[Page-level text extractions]
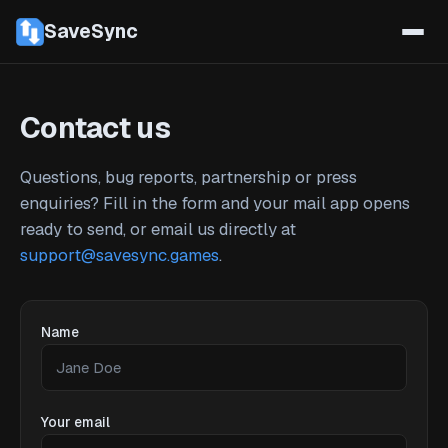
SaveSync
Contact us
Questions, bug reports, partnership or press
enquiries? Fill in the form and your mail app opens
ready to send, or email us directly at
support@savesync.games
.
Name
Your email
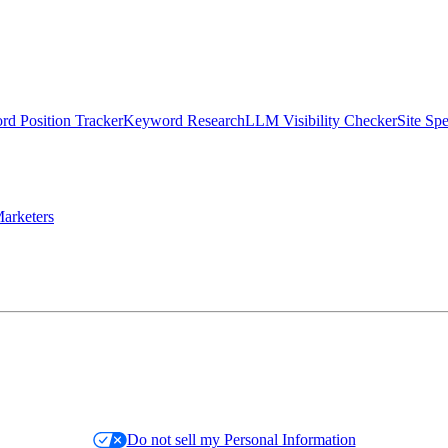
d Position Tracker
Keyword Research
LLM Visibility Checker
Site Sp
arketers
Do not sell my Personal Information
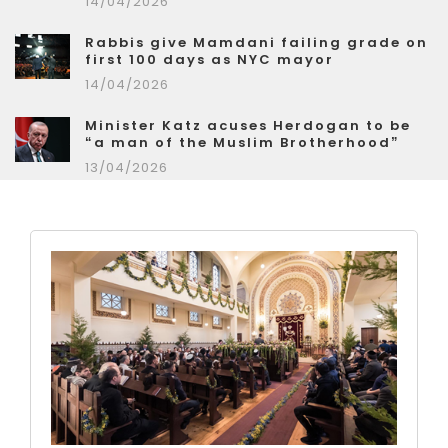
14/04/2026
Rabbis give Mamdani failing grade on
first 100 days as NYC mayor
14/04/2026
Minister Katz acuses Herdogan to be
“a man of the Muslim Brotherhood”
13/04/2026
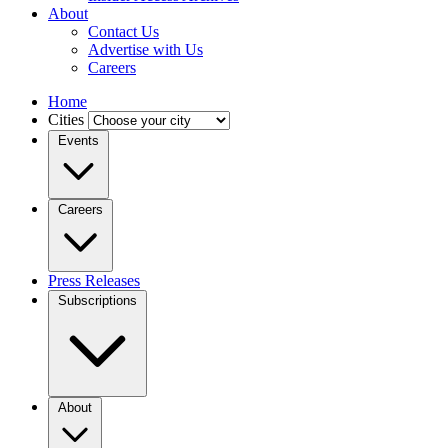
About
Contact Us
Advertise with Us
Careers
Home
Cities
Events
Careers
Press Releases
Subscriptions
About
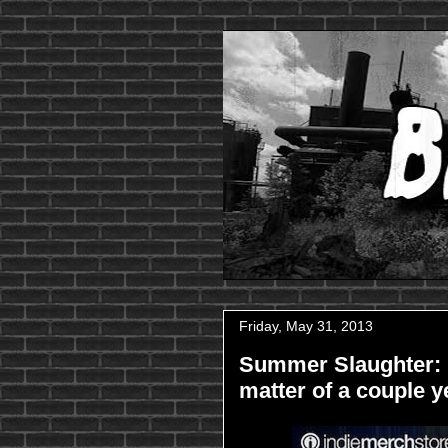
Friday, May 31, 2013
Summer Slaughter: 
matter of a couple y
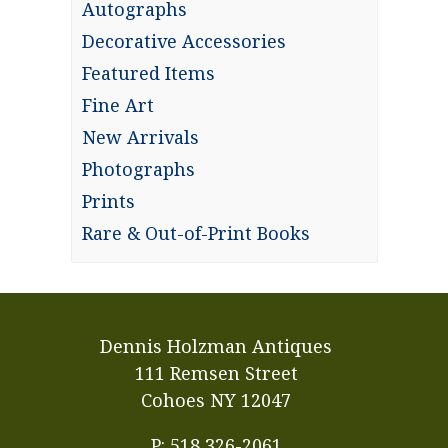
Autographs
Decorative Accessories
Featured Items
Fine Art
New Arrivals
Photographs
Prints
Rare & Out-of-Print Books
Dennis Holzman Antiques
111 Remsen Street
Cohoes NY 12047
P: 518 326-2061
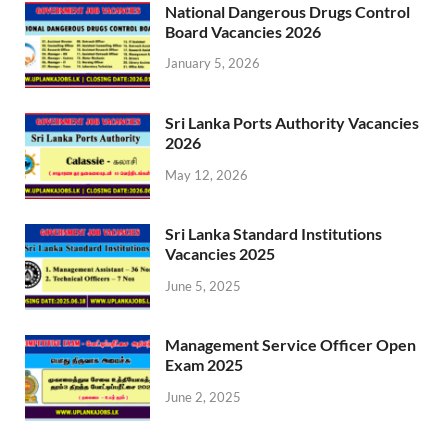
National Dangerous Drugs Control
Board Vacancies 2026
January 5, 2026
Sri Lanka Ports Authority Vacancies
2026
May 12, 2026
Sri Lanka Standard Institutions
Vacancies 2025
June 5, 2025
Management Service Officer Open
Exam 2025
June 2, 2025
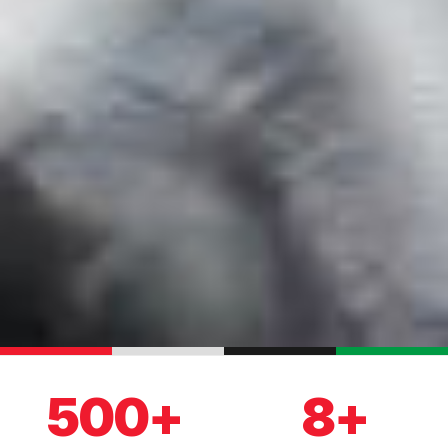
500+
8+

#### HOW TO COMPLETE THIS TASK
Copy the entries character for character, excluding any pictures.

#### SOLVED EXERCISE
SaveSync
Contact us
Questions, bug reports, partnership or press
enquiries? Fill in the form and your mail app opens
ready to send, or email us directly at
support@savesync.games
.
Name
Your email
d Position Tracker
Keyword Research
LLM Visibility Checker
Site Sp
arketers
Do not sell my Personal Information
14/04/2026
Rabbis give Mamdani failing grade on
first 100 days as NYC mayor
14/04/2026
Minister Katz acuses Herdogan to be
“a man of the Muslim Brotherhood”
13/04/2026
About
Contact Us
Advertise with Us
Careers
Home
Cities
Events
Careers
Press Releases
Subscriptions
About
Friday, May 31, 2013
Summer Slaughter: 
matter of a couple y
Autographs
Decorative Accessories
Featured Items
Fine Art
New Arrivals
Photographs
Prints
Rare & Out-of-Print Books
Dennis Holzman Antiques
111 Remsen Street
Cohoes NY 12047
P: 518 326-2061
National Dangerous Drugs Control
Board Vacancies 2026
January 5, 2026
Sri Lanka Ports Authority Vacancies
2026
May 12, 2026
Sri Lanka Standard Institutions
Vacancies 2025
June 5, 2025
Management Service Officer Open
Exam 2025
June 2, 2025
500+
8+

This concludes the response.